Brasília (AE) – O destino político do deputado José Dirceu (PT-SP) está nas mãos dos 11 ministros que integram o plenário do Supremo Tribunal Federal (STF). A Corte deverá decidir na próxima semana se concede uma liminar para suspender a representação do PTB que tramita contra Dirceu no Conselho de Ética e Decoro Parlamentar da Câmara por suposta falta de decoro e que tem o objetivo de cassar o mandato dele.
Com o pedido no gabinete desde quarta-feira (05), o relator da ação no STF, ministro Sepúlveda Pertence, resolveu hoje não decidir sozinho. Pertence levará o caso para o plenário e a responsabilidade pela decisão será repartida entre os 11 ministros do Supremo. A eventual concessão de uma decisão provisória poderá ser prejudicial à imagem do tribunal.
Normalmente, pedidos de liminar são despachados, individualmente, pelos ministros. Esse procedimento padrão foi adotado, recentemente, pelo presidente do STF, ministro Nelson Jobim, ao conceder uma liminar paralisando procedimentos disciplinares instaurados contra sete deputados petistas, dentre os quais Dirceu. É incomum um relator levar uma decisão como essa para o plenário.
Apesar de ser composto por juízes, advogados e integrantes do Ministério Público (MP), o Supremo é considerado um tribunal político. Os ministros são indicados e nomeados pelo presidente da República. O presidente Luiz Inácio Lula da Silva, por exemplo, nomeou até agora quatro ministros para o Supremo – Cézar Peluso, Carlos Ayres Britto, Joaquim Barbosa e Eros Grau. Pertence foi cotado, na eleição de 1998, para ser o candidato a vice-presidente na chapa encabeçada por Lula.
Ao analisar o pedido feito pelos advogados de Dirceu, os ministros do STF terão de discutir a seguinte tese: um deputado pode ser processado por quebra de decoro parlamentar por supostos fatos ocorridos na época em que era ministro de Estado e estava licenciado do Legislativo?

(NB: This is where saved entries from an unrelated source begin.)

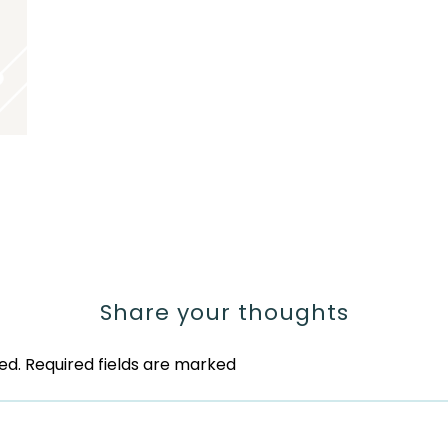
Share your thoughts
ed.
Required fields are marked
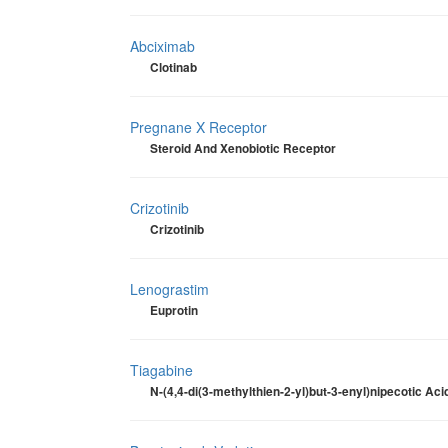
Abciximab
Clotinab
Pregnane X Receptor
Steroid And Xenobiotic Receptor
Crizotinib
Crizotinib
Lenograstim
Euprotin
Tiagabine
N-(4,4-di(3-methylthien-2-yl)but-3-enyl)nipecotic Aci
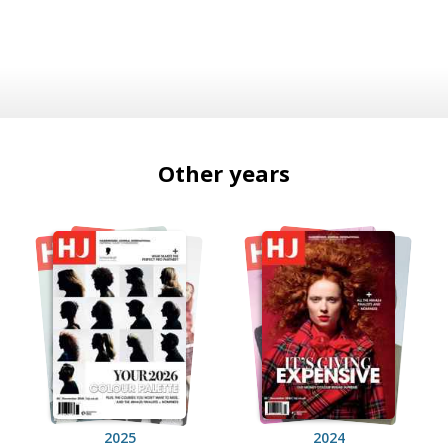
Other years
2025
2024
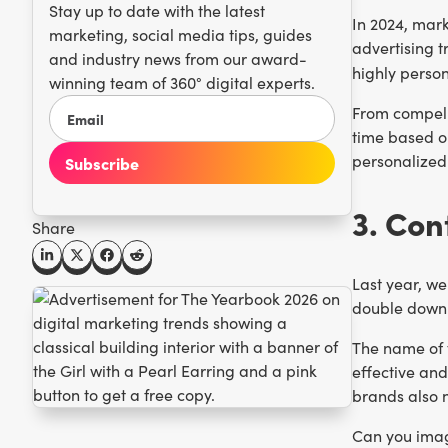
Stay up to date with the latest
In 2024, mark
marketing, social media tips, guides
advertising t
and industry news from our award-
highly perso
winning team of 360° digital experts.
From compelli
time based o
personalized!
3. Con
Share
Last year, we
double down 
The name of t
effective an
brands also n
Can you imag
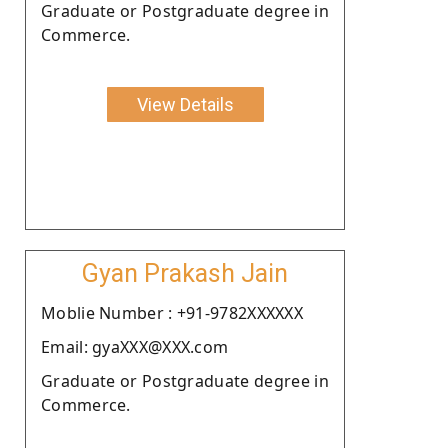
Graduate or Postgraduate degree in
Commerce.
View Details
Gyan Prakash Jain
Moblie Number : +91-9782XXXXXX
Email: gyaXXX@XXX.com
Graduate or Postgraduate degree in
Commerce.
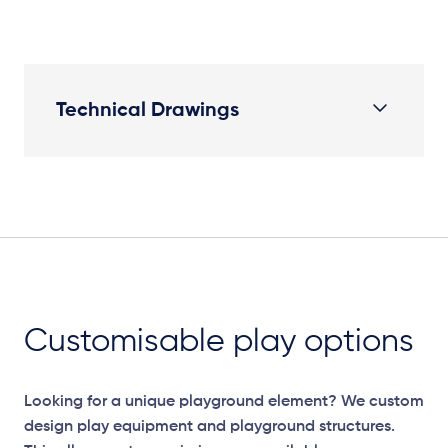
Technical Drawings
Plan View
Customisable play options
Looking for a unique playground element? We custom
design play equipment and playground structures.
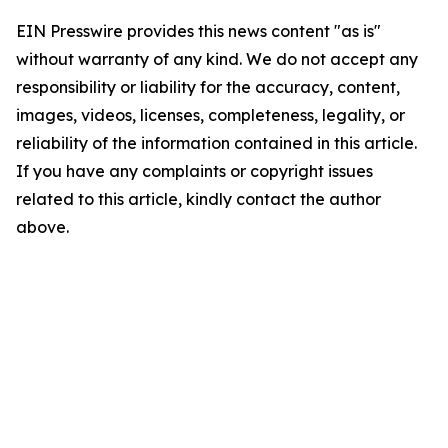
EIN Presswire provides this news content "as is"
without warranty of any kind. We do not accept any
responsibility or liability for the accuracy, content,
images, videos, licenses, completeness, legality, or
reliability of the information contained in this article.
If you have any complaints or copyright issues
related to this article, kindly contact the author
above.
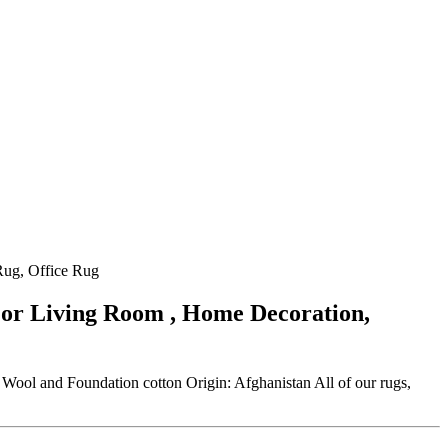
Rug, Office Rug
For Living Room , Home Decoration,
ool and Foundation cotton Origin: Afghanistan All of our rugs,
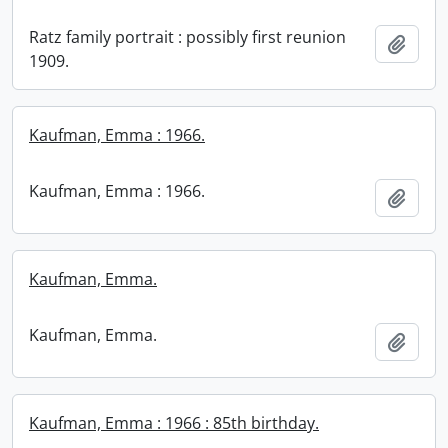
Ratz family portrait : possibly first reunion
Add t
1909.
Kaufman, Emma : 1966.
Kaufman, Emma : 1966.
Add t
Kaufman, Emma.
Kaufman, Emma.
Add t
Kaufman, Emma : 1966 : 85th birthday.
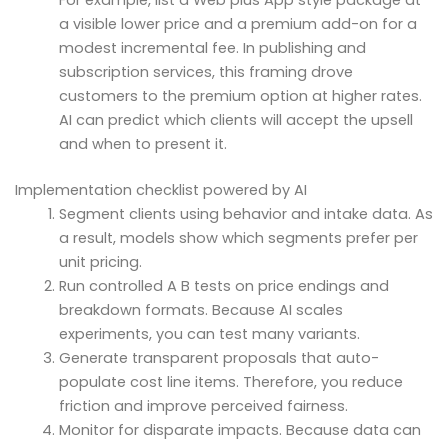
a visible lower price and a premium add-on for a
modest incremental fee. In publishing and
subscription services, this framing drove
customers to the premium option at higher rates.
AI can predict which clients will accept the upsell
and when to present it.
Implementation checklist powered by AI
Segment clients using behavior and intake data. As
a result, models show which segments prefer per
unit pricing.
Run controlled A B tests on price endings and
breakdown formats. Because AI scales
experiments, you can test many variants.
Generate transparent proposals that auto-
populate cost line items. Therefore, you reduce
friction and improve perceived fairness.
Monitor for disparate impacts. Because data can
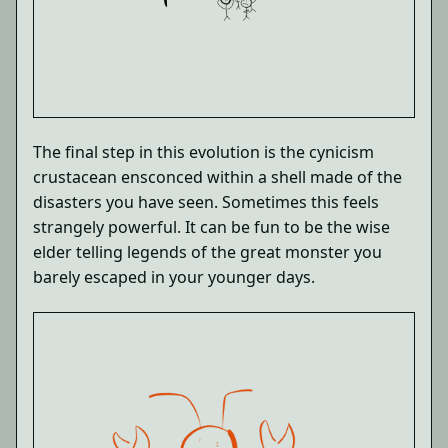
The final step in this evolution is the cynicism
crustacean ensconced within a shell made of the
disasters you have seen. Sometimes this feels
strangely powerful. It can be fun to be the wise
elder telling legends of the great monster you
barely escaped in your younger days.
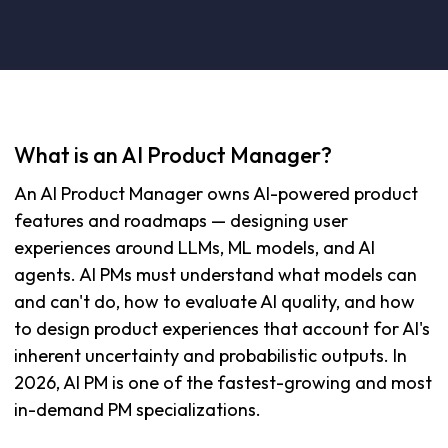
What is an AI Product Manager?
An AI Product Manager owns AI-powered product
features and roadmaps — designing user
experiences around LLMs, ML models, and AI
agents. AI PMs must understand what models can
and can't do, how to evaluate AI quality, and how
to design product experiences that account for AI's
inherent uncertainty and probabilistic outputs. In
2026, AI PM is one of the fastest-growing and most
in-demand PM specializations.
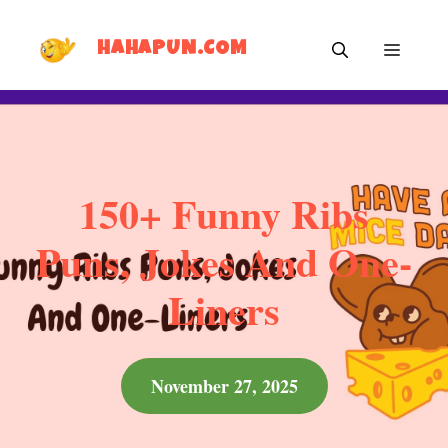
Skip
MEN
to
HAHAPUN.COM
content
150+ Funny Ribs
Puns, Jokes And One-
Liners
November 27, 2025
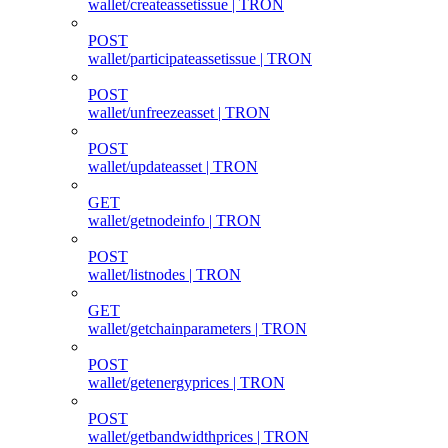
wallet/createassetissue | TRON
POST
wallet/participateassetissue | TRON
POST
wallet/unfreezeasset | TRON
POST
wallet/updateasset | TRON
GET
wallet/getnodeinfo | TRON
POST
wallet/listnodes | TRON
GET
wallet/getchainparameters | TRON
POST
wallet/getenergyprices | TRON
POST
wallet/getbandwidthprices | TRON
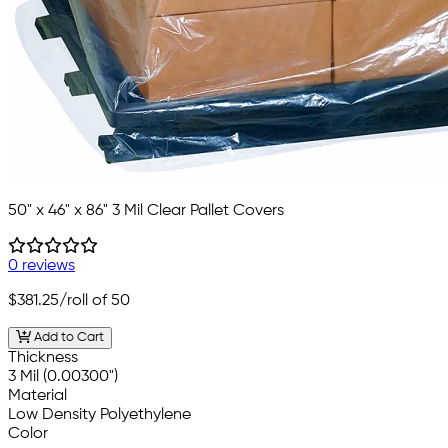
50" x 46" x 86" 3 Mil Clear Pallet Covers
0 reviews
$381.25
/roll of 50
Add to Cart
Thickness
3 Mil (0.00300")
Material
Low Density Polyethylene
Color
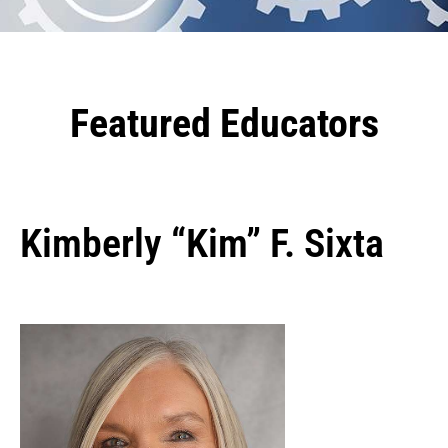
Featured Educators
Kimberly “Kim” F. Sixta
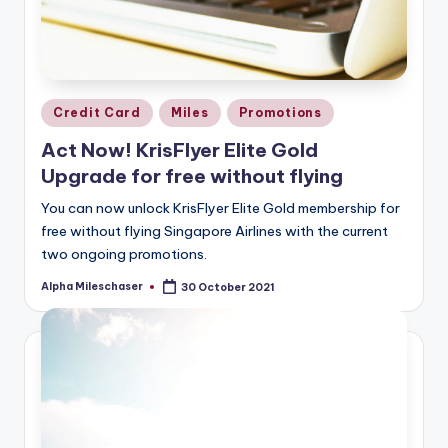
Posted
Credit Card
Miles
Promotions
in
Act Now! KrisFlyer Elite Gold
Upgrade for free without flying
You can now unlock KrisFlyer Elite Gold membership for
free without flying Singapore Airlines with the current
two ongoing promotions.
Alpha Mileschaser
30 October 2021
Posted
by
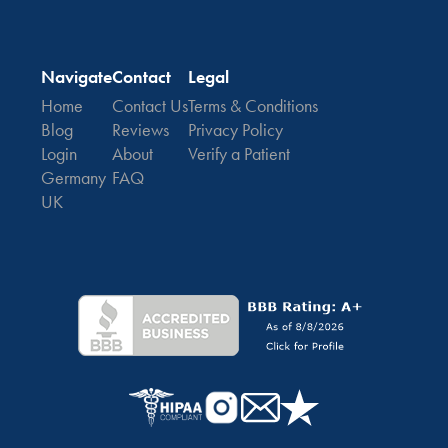
Navigate
Contact
Legal
Home
Contact Us
Terms & Conditions
Blog
Reviews
Privacy Policy
Login
About
Verify a Patient
Germany
FAQ
UK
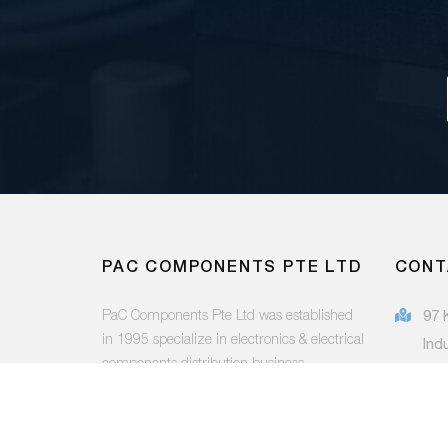
PAC COMPONENTS PTE LTD
CONT
PaC Components Pte Ltd was established
97 
in 1995 specialize in electronics & electrical
Ind
components distribution business.
415
(65
FOLLOW US:
sal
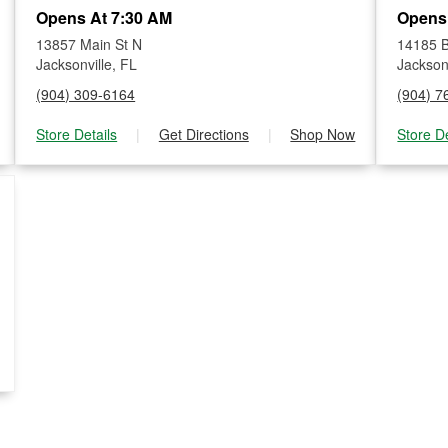
Opens At 7:30 AM
Opens
13857 Main St N
14185 B
Jacksonville, FL
Jacksonv
(904) 309-6164
(904) 7
Store Details
|
Get Directions
|
Shop Now
Store De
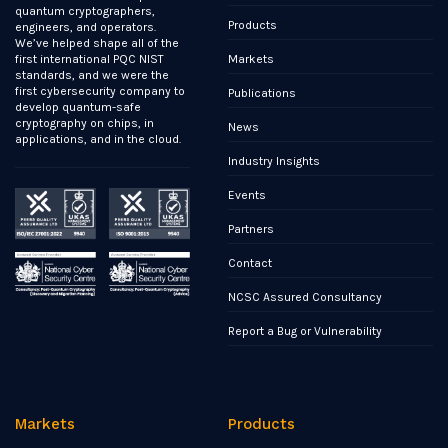
quantum cryptographers,
Products
engineers, and operators.
We’ve helped shape all of the
Markets
first international PQC NIST
standards, and we were the
first cybersecurity company to
Publications
develop quantum-safe
cryptography on chips, in
News
applications, and in the cloud.
Industry Insights
Events
Partners
Contact
NCSC Assured Consultancy
Report a Bug or Vulnerability
Markets
Products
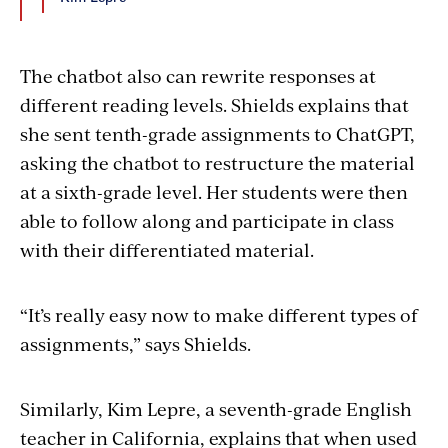
The chatbot also can rewrite responses at
different reading levels. Shields explains that
she sent tenth-grade assignments to ChatGPT,
asking the chatbot to restructure the material
at a sixth-grade level. Her students were then
able to follow along and participate in class
with their differentiated material.
“It’s really easy now to make different types of
assignments,” says Shields.
Similarly, Kim Lepre, a seventh-grade English
teacher in California, explains that when used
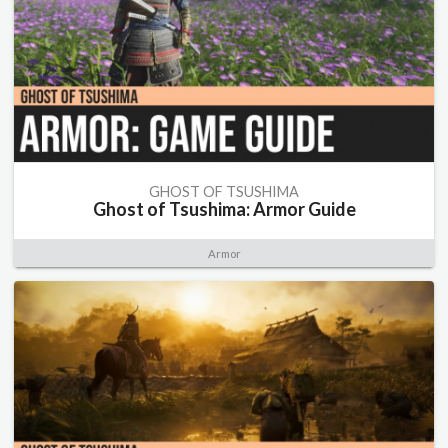
GHOST OF TSUSHIMA
Ghost of Tsushima: Armor Guide
Armor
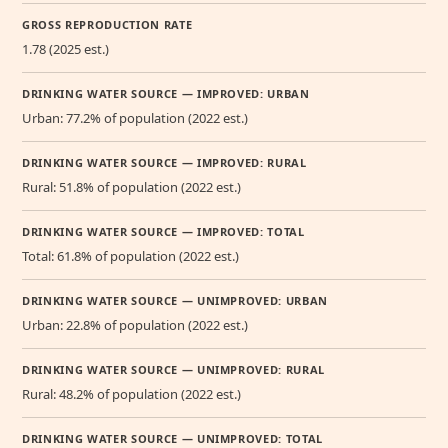
GROSS REPRODUCTION RATE
1.78 (2025 est.)
DRINKING WATER SOURCE — IMPROVED: URBAN
Urban: 77.2% of population (2022 est.)
DRINKING WATER SOURCE — IMPROVED: RURAL
Rural: 51.8% of population (2022 est.)
DRINKING WATER SOURCE — IMPROVED: TOTAL
Total: 61.8% of population (2022 est.)
DRINKING WATER SOURCE — UNIMPROVED: URBAN
Urban: 22.8% of population (2022 est.)
DRINKING WATER SOURCE — UNIMPROVED: RURAL
Rural: 48.2% of population (2022 est.)
DRINKING WATER SOURCE — UNIMPROVED: TOTAL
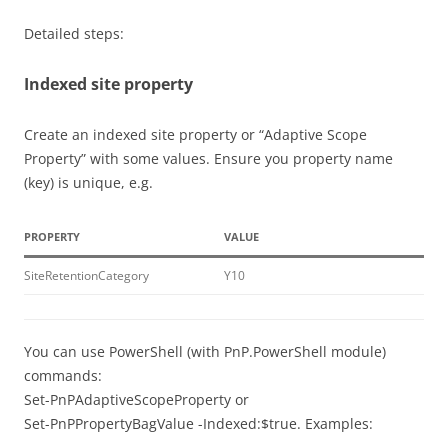
Detailed steps:
Indexed site property
Create an indexed site property or “Adaptive Scope
Property” with some values. Ensure you property name
(key) is unique, e.g.
PROPERTY
VALUE
SiteRetentionCategory
Y10
You can use PowerShell (with PnP.PowerShell module)
commands:
Set-PnPAdaptiveScopeProperty or
Set-PnPPropertyBagValue -Indexed:$true. Examples:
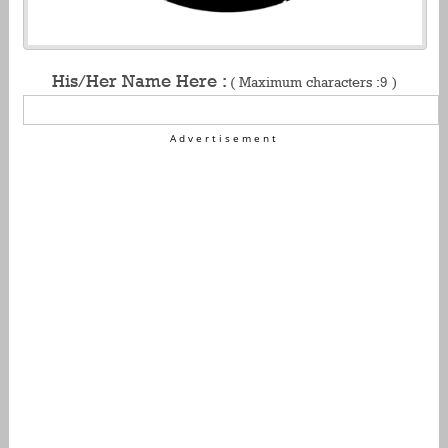
His/Her Name Here :
( Maximum characters :9 )
Advertisement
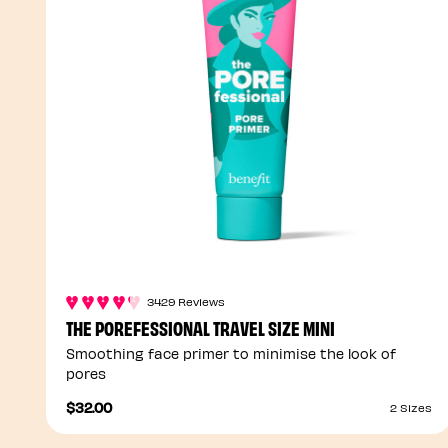
3429 Reviews
THE POREFESSIONAL TRAVEL SIZE MINI
Smoothing face primer to minimise the look of
pores
$32.00
2 Sizes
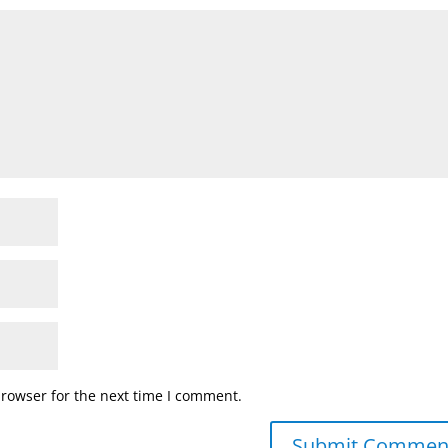
browser for the next time I comment.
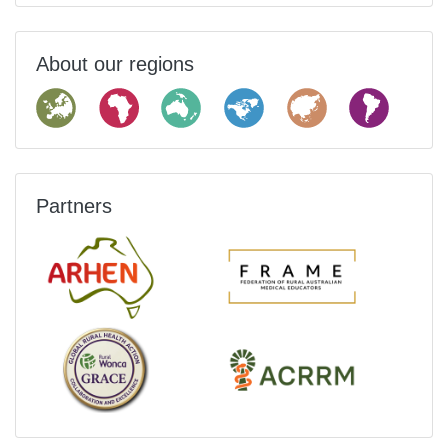
About our regions
Partners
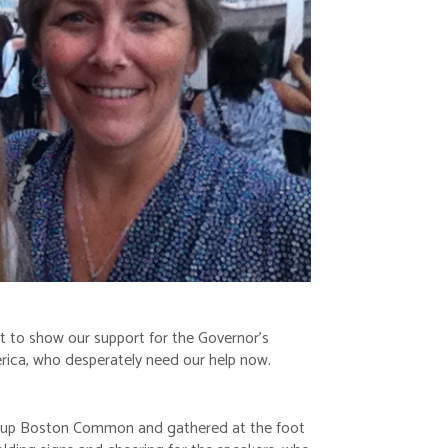
ht to show our support for the Governor’s
erica, who desperately need our help now.
 up Boston Common and gathered at the foot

A representação do PTB contra ele foi baseada, segundo a defesa de Dirceu, em declarações do empresário Marcos Valério Fernandes de Souza e da mulher dele, Renilda Santiago de Souza, de que o deputado, junto com o ex-secretário nacional de Finanças e Planejamento PT Delúbio Soares teria levantado fundos nos Bancos Rural e de Minas Gerais para pagar parlamentares em troca de votos favoráveis ao governo.
O advogado de Dirceu, José Luís Mendes de Oliveira Lima, afirma que os supostos fatos ocorreram quando ele era ministro, estava licenciado da Câmara e não poderia ser acusado de falta de decoro parlamentar. No mérito, o advogado pede que o STF reconheça as alegadas nulidades do processo disciplinar e determine o arquivamento.
"É inconstitucional a instauração de processo de cassação do mandato de deputado federal por suposta quebra de decoro parlamentar em razão de condutas praticadas no exercício do cargo de ministro de Estado", afirma Lima. Segundo ele, os atos são, inveridicamente, imputados ao deputado do PT de São Paulo.
"No caso em exame, estão em jogo tanto direitos fundamentais do impetrante – o procedimento poderá redundar na perda de seu mandato e na suspensão de seus direitos políticos – como de seus eleitores, cuja manifestação de vontade – um direito político clássico e que se externou conferindo-se 556.563 votos ao impetrante -, poderá vir a ser superada", acrescenta a defesa.